AIM OF THE TASK:
Please give back every entry in full, word for word, but none of the pictures.

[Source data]

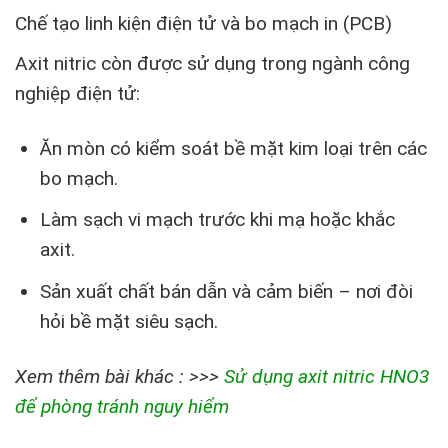
Chế tạo linh kiện điện tử và bo mạch in (PCB)
Axit nitric còn được sử dụng trong ngành công
nghiệp điện tử:
Ăn mòn có kiểm soát bề mặt kim loại trên các
bo mạch.
Làm sạch vi mạch trước khi mạ hoặc khắc
axit.
Sản xuất chất bán dẫn và cảm biến – nơi đòi
hỏi bề mặt siêu sạch.
Xem thêm bài khác : >>>
Sử dụng axit nitric HNO3
để phòng tránh nguy hiểm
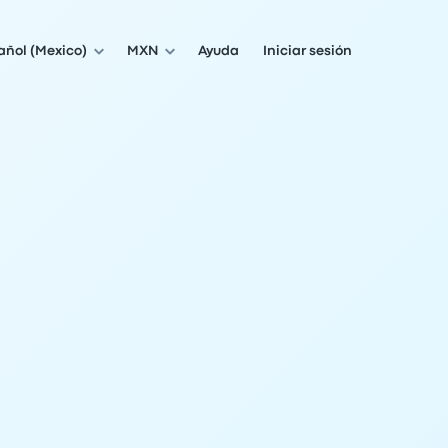
añol (Mexico)
MXN
Ayuda
Iniciar sesión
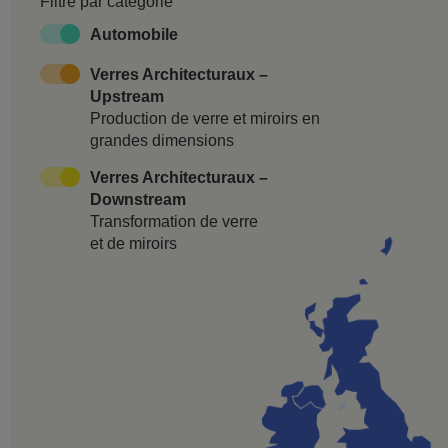
Filtre par catégorie
Automobile
Verres Architecturaux –
Upstream
Production de verre et miroirs en
grandes dimensions
Verres Architecturaux –
Downstream
Transformation de verre
et de miroirs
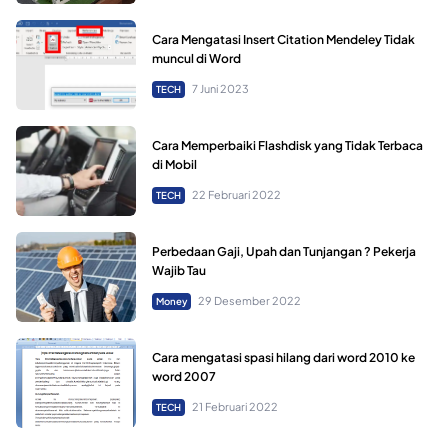
Cara Mengatasi Insert Citation Mendeley Tidak
muncul di Word
7 Juni 2023
TECH
Cara Memperbaiki Flashdisk yang Tidak Terbaca
di Mobil
22 Februari 2022
TECH
Perbedaan Gaji, Upah dan Tunjangan ? Pekerja
Wajib Tau
29 Desember 2022
Money
Cara mengatasi spasi hilang dari word 2010 ke
word 2007
21 Februari 2022
TECH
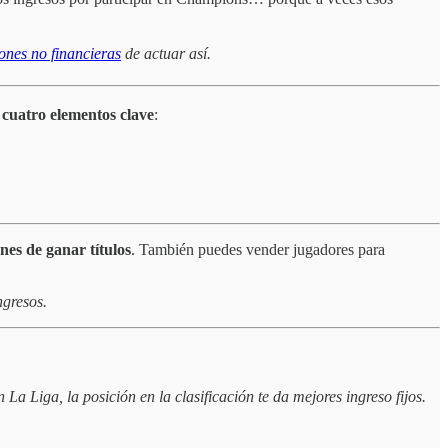
ones no financieras
de actuar así.
r
cuatro elementos clave
:
nes de ganar títulos
. También puedes vender jugadores para
ngresos.
a Liga, la posición en la clasificación te da mejores ingreso fijos.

SOLVED EXERCISE:
Chế tạo linh kiện điện tử và bo mạch in (PCB)
Axit nitric còn được sử dụng trong ngành công
nghiệp điện tử:
Ăn mòn có kiểm soát bề mặt kim loại trên các
bo mạch.
Làm sạch vi mạch trước khi mạ hoặc khắc
axit.
Sản xuất chất bán dẫn và cảm biến – nơi đòi
hỏi bề mặt siêu sạch.
Xem thêm bài khác : >>>
Sử dụng axit nitric HNO3
để phòng tránh nguy hiểm
añol (Mexico)
MXN
Ayuda
Iniciar sesión
Filtre par catégorie
Automobile
Verres Architecturaux –
Upstream
Production de verre et miroirs en
grandes dimensions
Verres Architecturaux –
Downstream
Transformation de verre
et de miroirs
Cara Mengatasi Insert Citation Mendeley Tidak
muncul di Word
7 Juni 2023
TECH
Cara Memperbaiki Flashdisk yang Tidak Terbaca
di Mobil
22 Februari 2022
TECH
Perbedaan Gaji, Upah dan Tunjangan ? Pekerja
Wajib Tau
29 Desember 2022
Money
Cara mengatasi spasi hilang dari word 2010 ke
word 2007
21 Februari 2022
TECH
ones no financieras
de actuar así.
r
cuatro elementos clave
:
nes de ganar títulos
. También puedes vender jugadores para
ngresos.
a Liga, la posición en la clasificación te da mejores ingreso fijos.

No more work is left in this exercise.